Start of Block

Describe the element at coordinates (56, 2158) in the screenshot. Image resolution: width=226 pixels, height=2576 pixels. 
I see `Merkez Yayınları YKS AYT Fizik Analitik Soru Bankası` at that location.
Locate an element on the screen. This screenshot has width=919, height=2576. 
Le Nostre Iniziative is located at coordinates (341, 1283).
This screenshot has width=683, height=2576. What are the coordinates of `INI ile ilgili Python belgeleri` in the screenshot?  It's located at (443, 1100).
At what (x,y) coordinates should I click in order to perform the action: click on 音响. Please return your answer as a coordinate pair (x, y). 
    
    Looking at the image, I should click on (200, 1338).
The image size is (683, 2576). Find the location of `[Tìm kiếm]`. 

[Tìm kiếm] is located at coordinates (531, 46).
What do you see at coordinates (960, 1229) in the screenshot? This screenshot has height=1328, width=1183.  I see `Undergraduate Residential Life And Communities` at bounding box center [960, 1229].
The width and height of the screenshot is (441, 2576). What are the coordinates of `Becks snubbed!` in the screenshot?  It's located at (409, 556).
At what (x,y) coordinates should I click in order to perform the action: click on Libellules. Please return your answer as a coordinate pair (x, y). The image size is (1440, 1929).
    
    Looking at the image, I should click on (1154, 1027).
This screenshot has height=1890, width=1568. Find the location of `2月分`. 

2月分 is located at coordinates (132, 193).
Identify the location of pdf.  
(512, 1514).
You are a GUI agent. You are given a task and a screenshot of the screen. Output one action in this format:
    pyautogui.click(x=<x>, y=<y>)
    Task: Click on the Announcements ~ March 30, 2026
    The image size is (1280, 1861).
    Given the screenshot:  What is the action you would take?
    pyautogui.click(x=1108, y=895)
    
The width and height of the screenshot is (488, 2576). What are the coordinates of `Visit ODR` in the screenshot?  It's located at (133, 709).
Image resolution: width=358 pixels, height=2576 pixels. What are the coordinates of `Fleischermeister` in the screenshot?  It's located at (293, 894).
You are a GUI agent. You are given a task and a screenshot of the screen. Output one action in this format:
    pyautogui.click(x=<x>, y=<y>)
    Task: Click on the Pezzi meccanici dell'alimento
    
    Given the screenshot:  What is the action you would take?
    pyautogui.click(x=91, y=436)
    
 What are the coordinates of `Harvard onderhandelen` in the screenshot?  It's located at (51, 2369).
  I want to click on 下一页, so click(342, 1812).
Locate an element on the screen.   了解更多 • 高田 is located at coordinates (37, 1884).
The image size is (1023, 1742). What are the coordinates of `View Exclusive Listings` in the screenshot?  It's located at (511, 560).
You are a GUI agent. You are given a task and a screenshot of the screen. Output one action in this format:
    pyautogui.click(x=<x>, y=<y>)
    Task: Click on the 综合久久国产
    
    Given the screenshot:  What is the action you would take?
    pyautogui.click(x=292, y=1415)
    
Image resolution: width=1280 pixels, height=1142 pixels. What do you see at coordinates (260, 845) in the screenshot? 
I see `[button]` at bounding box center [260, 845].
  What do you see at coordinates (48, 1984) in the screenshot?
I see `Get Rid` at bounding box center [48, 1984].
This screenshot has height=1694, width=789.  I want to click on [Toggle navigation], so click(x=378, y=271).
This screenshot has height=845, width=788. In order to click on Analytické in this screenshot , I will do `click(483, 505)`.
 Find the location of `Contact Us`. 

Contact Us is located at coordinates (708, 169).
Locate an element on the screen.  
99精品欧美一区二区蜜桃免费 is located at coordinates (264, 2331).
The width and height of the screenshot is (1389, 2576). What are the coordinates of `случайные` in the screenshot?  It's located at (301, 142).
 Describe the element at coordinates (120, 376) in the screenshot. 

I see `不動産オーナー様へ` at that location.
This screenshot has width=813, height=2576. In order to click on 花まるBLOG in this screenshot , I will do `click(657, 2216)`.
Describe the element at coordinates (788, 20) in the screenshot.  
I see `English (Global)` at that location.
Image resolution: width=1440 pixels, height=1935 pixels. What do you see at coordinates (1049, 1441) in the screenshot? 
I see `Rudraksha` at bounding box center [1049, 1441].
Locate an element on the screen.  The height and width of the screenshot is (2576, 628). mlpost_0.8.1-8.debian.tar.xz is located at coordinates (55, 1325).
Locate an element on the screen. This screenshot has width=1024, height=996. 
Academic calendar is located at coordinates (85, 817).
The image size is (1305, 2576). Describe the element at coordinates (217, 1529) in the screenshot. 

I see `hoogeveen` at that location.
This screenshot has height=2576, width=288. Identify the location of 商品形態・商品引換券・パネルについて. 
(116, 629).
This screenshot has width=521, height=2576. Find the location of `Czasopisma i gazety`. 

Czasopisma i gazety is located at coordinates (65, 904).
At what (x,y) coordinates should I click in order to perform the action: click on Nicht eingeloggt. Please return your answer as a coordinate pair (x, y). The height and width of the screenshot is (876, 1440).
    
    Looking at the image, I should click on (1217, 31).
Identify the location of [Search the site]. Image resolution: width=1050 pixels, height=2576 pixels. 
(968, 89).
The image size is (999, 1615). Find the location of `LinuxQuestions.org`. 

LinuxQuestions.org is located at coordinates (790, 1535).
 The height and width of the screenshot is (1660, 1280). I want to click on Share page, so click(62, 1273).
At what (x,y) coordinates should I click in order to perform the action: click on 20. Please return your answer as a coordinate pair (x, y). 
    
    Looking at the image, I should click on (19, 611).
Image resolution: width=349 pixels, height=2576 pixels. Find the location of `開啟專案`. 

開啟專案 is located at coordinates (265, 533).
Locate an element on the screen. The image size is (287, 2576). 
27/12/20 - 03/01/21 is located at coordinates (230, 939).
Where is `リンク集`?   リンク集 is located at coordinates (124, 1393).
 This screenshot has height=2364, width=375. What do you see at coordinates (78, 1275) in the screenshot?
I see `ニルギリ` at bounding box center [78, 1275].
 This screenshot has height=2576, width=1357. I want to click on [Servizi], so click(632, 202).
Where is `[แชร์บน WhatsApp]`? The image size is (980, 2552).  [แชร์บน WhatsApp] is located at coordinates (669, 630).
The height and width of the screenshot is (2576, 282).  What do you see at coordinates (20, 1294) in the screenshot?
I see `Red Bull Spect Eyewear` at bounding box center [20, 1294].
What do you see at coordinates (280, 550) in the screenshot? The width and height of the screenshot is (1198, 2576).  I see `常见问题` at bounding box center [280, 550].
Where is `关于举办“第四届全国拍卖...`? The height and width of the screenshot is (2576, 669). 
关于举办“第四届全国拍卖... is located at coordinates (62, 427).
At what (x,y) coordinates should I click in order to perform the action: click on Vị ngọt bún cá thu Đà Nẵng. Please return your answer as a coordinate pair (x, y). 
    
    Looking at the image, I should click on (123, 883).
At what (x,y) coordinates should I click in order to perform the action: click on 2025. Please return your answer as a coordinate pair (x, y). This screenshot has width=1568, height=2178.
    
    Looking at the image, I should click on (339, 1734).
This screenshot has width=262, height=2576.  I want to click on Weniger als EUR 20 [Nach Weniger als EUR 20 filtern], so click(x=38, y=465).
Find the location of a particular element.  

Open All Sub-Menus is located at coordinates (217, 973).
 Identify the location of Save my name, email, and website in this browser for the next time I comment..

End of Block

_Problem description:_ For each line above that holds the string "will", provide a copy of that line.

_Response:_
This screenshot has height=845, width=788. In order to click on Analytické in this screenshot , I will do `click(483, 505)`.
This screenshot has width=813, height=2576. In order to click on 花まるBLOG in this screenshot , I will do `click(657, 2216)`.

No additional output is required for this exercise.